毎日、起業家さんと知財相談を行っていて気付いたことがある。
それは起業家は特許を過大評価して、商標を過小評価する傾向。
特に技術系の起業家に多い。
結論として、商標を過小評価するのは間違っている。
商標は自身の商いの顔である。自分の顔を過小評価して、どうして世間や従業員に好かれるのか。
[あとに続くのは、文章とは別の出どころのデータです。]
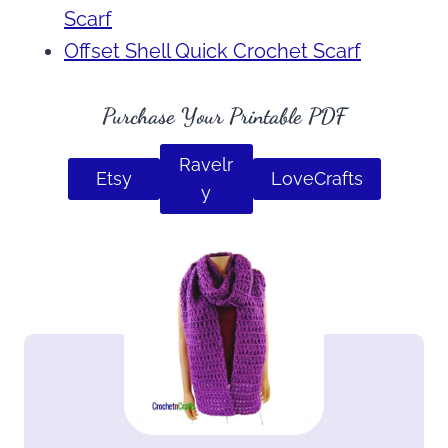
Scarf
Offset Shell Quick Crochet Scarf
Purchase Your Printable PDF
Ravelr
Etsy
LoveCrafts
y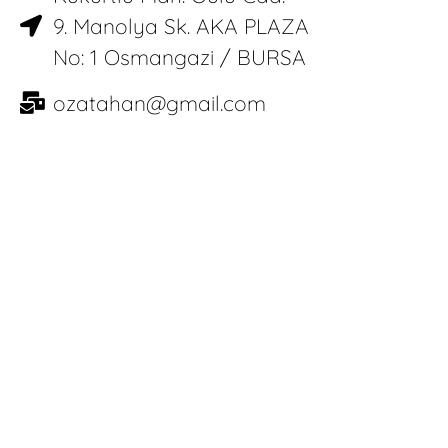
9. Manolya Sk. AKA PLAZA
No: 1 Osmangazi / BURSA
ozatahan@gmail.com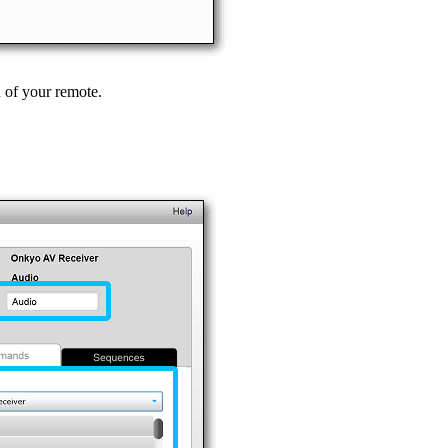
n of your remote.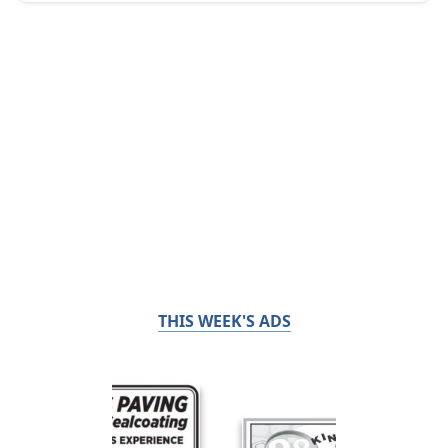
THIS WEEK'S ADS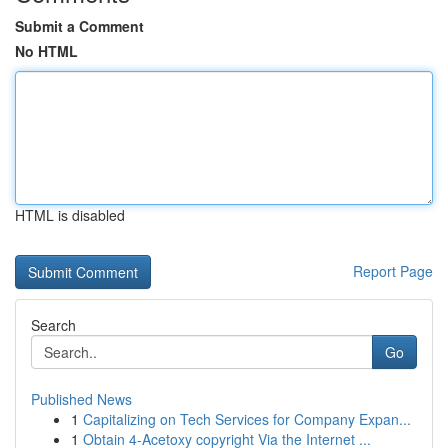
Submit a Comment
No HTML
HTML is disabled
Report Page
Search
Go
Published News
1
Capitalizing on Tech Services for Company Expan...
1
Obtain 4-Acetoxy copyright Via the Internet ...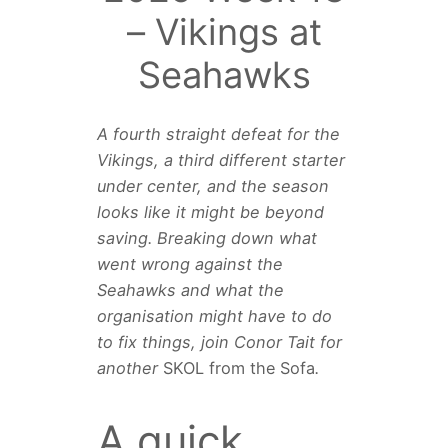
– Vikings at
Seahawks
A fourth straight defeat for the
Vikings, a third different starter
under center, and the season
looks like it might be beyond
saving. Breaking down what
went wrong against the
Seahawks and what the
organisation might have to do
to fix things, join Conor Tait for
another
SKOL from the Sofa
.
A quick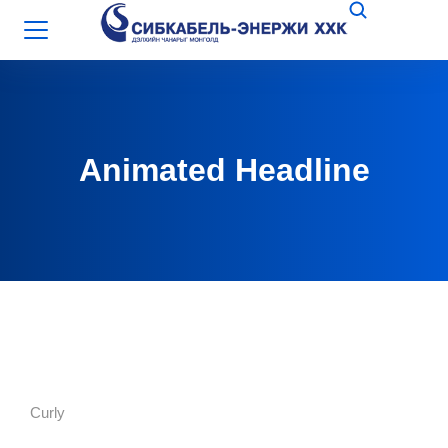
Animated Headline
Curly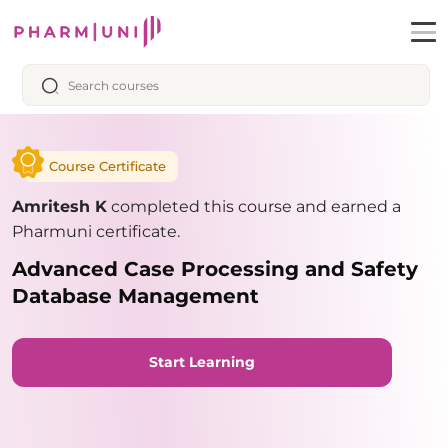
Course Certificate
Amritesh K
completed this course and earned a
Pharmuni certificate.
Advanced Case Processing and Safety
Database Management
Start Learning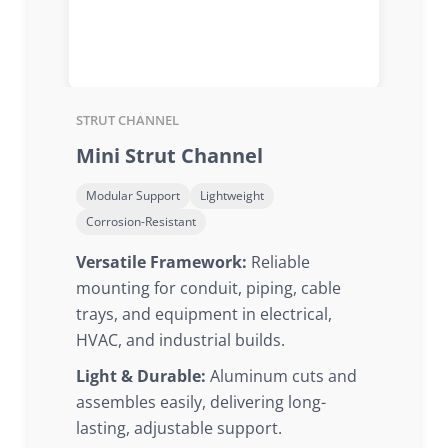
STRUT CHANNEL
Mini Strut Channel
Modular Support
Lightweight
Corrosion-Resistant
Versatile Framework:
Reliable
mounting for conduit, piping, cable
trays, and equipment in electrical,
HVAC, and industrial builds.
Light & Durable:
Aluminum cuts and
assembles easily, delivering long-
lasting, adjustable support.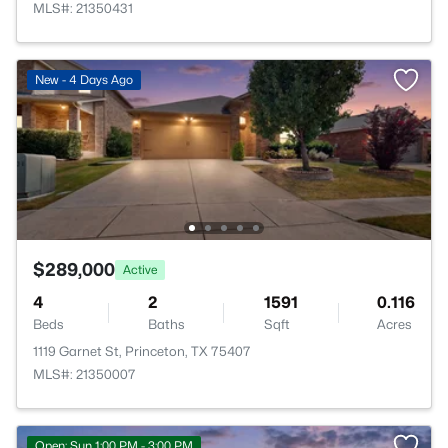
MLS#: 21350431
New - 4 Days Ago
$289,000
Active
4
2
1591
0.116
Beds
Baths
Sqft
Acres
1119 Garnet St, Princeton, TX 75407
MLS#: 21350007
Open: Sun 1:00 PM - 3:00 PM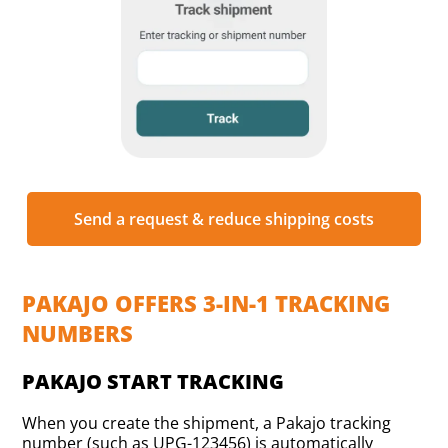
Send a request & reduce shipping costs
PAKAJO OFFERS 3-IN-1 TRACKING
NUMBERS
PAKAJO START TRACKING
When you create the shipment, a Pakajo tracking
number (such as UPG-123456) is automatically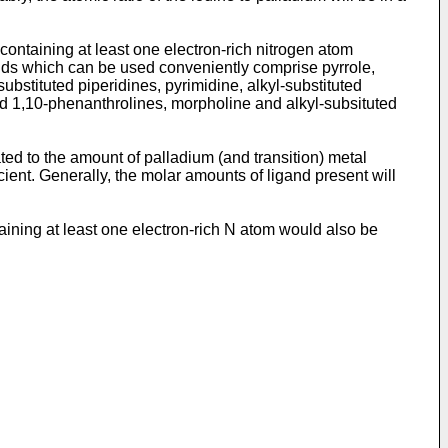
containing at least one electron-rich nitrogen atom
ands which can be used conveniently comprise pyrrole,
-substituted piperidines, pyrimidine, alkyl-substituted
ed 1,10-phenanthrolines, morpholine and alkyl-subsituted
ted to the amount of palladium (and transition) metal
ent. Generally, the molar amounts of ligand present will
taining at least one electron-rich N atom would also be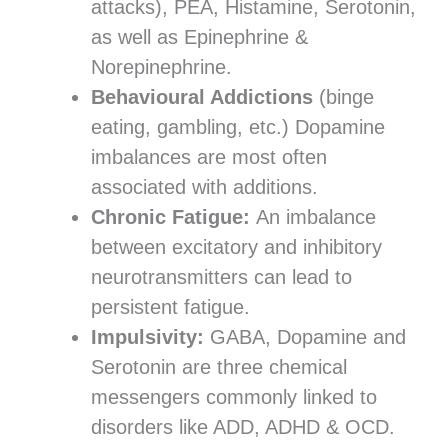
attacks), PEA, Histamine, Serotonin,
as well as Epinephrine &
Norepinephrine.
Behavioural Addictions
(binge
eating, gambling, etc.) Dopamine
imbalances are most often
associated with additions.
Chronic Fatigue:
An imbalance
between excitatory and inhibitory
neurotransmitters can lead to
persistent fatigue.
Impulsivity:
GABA, Dopamine and
Serotonin are three chemical
messengers commonly linked to
disorders like ADD, ADHD & OCD.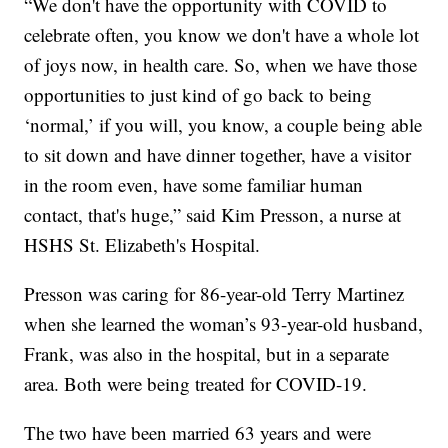
“We don't have the opportunity with COVID to
celebrate often, you know we don't have a whole lot
of joys now, in health care. So, when we have those
opportunities to just kind of go back to being
‘normal,’ if you will, you know, a couple being able
to sit down and have dinner together, have a visitor
in the room even, have some familiar human
contact, that's huge,” said Kim Presson, a nurse at
HSHS St. Elizabeth's Hospital.
Presson was caring for 86-year-old Terry Martinez
when she learned the woman’s 93-year-old husband,
Frank, was also in the hospital, but in a separate
area. Both were being treated for COVID-19.
The two have been married 63 years and were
そんな考え方では愛社精神も定着しない。
商標は、これから自身が市場に提供する製品やサービスに対し、世間評価が化体する媒体である。
その商標を大切に想う気持ちがなければ、自社の製品・サービスをいい加減に考え、愛情もかけないように映る。
誤解を恐れずにいえば、特許なんてイノベーションが起これば寿命が尽きる。
しかし、商標は日々の企業活動の果実が結ばれるものだから、廃業するまでは大切に保護しておく必要があるのだ。
知財の価値としても、長年、事業活動が継続すると、商標の価値が特許のそれよりも高くなるのが普通である。
その商標を商標権として保護しないのは、企業経営及び企業精神を蔑ろにしていることにほかならない。
特許権で市場を独占するという目先の利益ばかりを考えるよりも、長い時間、企業活動を行い、社会の一員になるという姿勢が企業本来の在り方である。
たかが商標、されど商標。
商標権で保護していない企業は、起業ミッション及び愛社精神の育成からやり直せ!